Work to be completed:
Among the lines of the listing below, count those with the string "section". Give the number and no commentary.

Extracted records:
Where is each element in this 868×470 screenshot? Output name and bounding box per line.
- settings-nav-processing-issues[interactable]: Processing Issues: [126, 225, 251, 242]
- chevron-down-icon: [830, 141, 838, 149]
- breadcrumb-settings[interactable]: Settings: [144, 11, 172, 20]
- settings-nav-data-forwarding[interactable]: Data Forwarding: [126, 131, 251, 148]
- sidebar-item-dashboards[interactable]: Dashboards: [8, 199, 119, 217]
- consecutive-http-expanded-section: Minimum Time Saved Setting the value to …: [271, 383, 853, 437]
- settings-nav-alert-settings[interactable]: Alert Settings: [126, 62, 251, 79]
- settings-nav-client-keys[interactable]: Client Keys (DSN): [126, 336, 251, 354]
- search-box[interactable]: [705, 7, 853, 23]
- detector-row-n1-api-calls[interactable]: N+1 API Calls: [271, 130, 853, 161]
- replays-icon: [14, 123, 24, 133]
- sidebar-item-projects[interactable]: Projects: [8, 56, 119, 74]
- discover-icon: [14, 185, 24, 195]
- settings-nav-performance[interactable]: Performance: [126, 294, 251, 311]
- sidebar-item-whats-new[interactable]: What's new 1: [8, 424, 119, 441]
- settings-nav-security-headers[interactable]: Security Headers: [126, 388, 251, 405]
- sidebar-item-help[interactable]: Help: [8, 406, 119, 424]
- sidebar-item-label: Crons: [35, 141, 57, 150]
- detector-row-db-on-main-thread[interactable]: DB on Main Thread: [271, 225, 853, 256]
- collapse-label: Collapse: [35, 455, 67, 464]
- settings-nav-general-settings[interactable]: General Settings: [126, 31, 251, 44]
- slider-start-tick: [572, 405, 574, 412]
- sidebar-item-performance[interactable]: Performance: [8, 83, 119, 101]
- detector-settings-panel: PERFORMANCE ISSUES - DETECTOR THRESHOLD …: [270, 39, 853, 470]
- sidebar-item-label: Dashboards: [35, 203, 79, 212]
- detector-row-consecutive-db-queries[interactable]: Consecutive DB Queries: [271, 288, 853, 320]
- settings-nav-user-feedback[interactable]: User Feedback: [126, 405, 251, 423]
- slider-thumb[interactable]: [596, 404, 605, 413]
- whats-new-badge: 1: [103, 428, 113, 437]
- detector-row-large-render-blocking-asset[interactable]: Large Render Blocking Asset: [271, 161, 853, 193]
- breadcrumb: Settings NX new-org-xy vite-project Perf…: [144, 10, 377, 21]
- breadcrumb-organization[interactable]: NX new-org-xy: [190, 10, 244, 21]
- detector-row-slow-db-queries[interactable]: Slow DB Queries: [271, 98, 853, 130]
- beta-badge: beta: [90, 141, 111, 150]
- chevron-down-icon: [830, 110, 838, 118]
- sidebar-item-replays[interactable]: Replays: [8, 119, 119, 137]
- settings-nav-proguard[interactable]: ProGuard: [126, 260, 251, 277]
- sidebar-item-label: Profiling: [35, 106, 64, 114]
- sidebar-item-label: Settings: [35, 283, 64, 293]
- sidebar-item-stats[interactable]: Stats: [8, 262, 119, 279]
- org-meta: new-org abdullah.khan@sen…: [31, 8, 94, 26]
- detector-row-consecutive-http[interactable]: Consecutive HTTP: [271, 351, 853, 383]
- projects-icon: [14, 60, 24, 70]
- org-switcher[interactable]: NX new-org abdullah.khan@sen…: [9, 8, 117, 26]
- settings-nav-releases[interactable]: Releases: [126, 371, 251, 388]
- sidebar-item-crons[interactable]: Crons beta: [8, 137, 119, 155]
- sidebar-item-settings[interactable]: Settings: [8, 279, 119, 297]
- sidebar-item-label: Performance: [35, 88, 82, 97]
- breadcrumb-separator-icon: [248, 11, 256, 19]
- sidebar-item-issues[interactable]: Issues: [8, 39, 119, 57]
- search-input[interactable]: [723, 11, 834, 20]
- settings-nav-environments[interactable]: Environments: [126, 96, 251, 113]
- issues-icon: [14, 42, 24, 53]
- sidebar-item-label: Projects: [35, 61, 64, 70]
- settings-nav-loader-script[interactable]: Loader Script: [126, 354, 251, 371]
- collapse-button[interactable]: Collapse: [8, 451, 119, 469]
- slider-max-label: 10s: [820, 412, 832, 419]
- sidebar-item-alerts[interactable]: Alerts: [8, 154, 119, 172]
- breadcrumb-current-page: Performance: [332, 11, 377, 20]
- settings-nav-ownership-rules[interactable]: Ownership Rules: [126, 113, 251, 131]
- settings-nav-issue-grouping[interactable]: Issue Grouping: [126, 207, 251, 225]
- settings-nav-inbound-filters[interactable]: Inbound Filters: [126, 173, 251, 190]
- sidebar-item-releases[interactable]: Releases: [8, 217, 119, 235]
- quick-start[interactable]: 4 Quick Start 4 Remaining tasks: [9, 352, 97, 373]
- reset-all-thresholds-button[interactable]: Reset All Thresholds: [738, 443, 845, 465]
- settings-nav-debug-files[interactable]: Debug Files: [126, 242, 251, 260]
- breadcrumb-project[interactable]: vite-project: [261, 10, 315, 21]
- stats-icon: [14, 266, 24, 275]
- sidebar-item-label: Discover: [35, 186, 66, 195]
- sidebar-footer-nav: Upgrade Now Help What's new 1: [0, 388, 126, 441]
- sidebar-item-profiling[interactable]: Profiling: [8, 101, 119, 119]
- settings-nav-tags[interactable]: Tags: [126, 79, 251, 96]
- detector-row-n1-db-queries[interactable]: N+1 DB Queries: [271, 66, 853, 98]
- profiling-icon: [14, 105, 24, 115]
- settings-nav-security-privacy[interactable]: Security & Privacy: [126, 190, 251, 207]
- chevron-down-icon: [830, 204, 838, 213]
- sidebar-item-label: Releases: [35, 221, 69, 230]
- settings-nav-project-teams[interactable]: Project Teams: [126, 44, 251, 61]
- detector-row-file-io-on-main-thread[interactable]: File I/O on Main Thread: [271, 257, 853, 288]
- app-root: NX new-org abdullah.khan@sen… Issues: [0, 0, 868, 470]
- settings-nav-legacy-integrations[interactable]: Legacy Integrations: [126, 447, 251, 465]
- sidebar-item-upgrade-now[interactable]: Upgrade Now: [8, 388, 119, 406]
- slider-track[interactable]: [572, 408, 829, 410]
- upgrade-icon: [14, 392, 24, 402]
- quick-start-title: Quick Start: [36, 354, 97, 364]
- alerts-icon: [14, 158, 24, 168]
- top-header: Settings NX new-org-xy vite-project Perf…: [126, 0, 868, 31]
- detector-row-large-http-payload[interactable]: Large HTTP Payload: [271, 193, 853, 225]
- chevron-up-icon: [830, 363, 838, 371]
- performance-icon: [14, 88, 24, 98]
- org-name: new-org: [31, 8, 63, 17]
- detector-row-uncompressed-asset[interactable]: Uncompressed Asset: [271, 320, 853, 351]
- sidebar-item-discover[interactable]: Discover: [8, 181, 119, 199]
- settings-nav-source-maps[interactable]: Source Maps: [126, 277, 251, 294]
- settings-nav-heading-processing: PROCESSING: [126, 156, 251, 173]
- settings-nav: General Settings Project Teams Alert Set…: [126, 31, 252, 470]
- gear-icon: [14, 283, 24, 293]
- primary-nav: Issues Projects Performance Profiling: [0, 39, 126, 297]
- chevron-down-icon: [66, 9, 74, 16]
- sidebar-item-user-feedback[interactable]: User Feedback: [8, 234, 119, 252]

...

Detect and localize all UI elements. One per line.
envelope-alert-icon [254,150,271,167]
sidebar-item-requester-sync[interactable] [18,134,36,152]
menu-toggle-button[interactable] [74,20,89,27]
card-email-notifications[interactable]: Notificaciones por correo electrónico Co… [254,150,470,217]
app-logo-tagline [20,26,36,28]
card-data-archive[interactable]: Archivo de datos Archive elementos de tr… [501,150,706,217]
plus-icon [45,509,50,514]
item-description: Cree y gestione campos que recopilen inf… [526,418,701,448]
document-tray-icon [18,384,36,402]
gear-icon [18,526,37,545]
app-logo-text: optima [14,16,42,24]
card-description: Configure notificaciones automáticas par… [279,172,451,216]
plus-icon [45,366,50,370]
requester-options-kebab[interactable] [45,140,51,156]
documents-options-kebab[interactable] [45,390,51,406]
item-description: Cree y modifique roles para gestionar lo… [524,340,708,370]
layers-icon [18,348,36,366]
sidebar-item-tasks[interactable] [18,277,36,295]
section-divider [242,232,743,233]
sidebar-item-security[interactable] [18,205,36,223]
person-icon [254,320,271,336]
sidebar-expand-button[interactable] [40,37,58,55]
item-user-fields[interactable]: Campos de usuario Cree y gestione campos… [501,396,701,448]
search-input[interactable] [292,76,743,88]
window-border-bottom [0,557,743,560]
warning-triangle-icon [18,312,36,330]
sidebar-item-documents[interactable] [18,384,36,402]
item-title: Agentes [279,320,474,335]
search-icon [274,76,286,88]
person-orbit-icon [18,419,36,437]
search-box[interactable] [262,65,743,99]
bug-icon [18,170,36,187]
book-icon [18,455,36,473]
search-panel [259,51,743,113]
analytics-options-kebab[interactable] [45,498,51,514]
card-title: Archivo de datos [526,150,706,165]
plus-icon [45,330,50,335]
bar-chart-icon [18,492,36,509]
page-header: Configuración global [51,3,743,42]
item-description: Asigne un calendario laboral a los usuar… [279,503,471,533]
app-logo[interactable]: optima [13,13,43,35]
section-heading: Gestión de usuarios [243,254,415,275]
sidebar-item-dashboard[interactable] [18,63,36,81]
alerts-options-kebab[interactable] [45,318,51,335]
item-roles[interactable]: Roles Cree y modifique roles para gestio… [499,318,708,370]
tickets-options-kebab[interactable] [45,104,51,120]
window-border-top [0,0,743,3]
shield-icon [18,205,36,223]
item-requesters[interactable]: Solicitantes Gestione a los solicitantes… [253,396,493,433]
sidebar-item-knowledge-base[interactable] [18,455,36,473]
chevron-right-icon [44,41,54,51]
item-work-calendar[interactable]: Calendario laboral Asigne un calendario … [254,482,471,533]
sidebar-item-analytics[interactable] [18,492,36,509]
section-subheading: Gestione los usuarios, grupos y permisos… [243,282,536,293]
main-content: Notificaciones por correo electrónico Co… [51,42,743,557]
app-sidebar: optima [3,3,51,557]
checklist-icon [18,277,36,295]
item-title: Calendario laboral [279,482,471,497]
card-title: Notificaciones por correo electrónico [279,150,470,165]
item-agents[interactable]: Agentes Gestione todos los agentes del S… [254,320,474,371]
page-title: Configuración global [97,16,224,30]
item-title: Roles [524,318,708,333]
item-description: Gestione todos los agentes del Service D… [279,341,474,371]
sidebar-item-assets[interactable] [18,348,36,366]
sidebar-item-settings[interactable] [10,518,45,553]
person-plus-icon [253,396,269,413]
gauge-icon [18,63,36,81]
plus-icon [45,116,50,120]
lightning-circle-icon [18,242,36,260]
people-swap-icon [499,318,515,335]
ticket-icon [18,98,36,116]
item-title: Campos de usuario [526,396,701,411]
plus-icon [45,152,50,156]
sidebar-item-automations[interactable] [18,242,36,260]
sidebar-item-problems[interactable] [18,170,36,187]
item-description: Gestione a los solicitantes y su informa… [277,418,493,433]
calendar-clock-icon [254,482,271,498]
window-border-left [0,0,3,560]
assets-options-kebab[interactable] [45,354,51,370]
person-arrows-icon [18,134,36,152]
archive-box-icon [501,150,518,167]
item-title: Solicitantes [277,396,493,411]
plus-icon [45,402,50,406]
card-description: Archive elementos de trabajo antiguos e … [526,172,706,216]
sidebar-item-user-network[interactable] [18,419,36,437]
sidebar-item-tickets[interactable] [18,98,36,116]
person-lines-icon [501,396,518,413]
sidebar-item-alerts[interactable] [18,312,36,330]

Task result:
4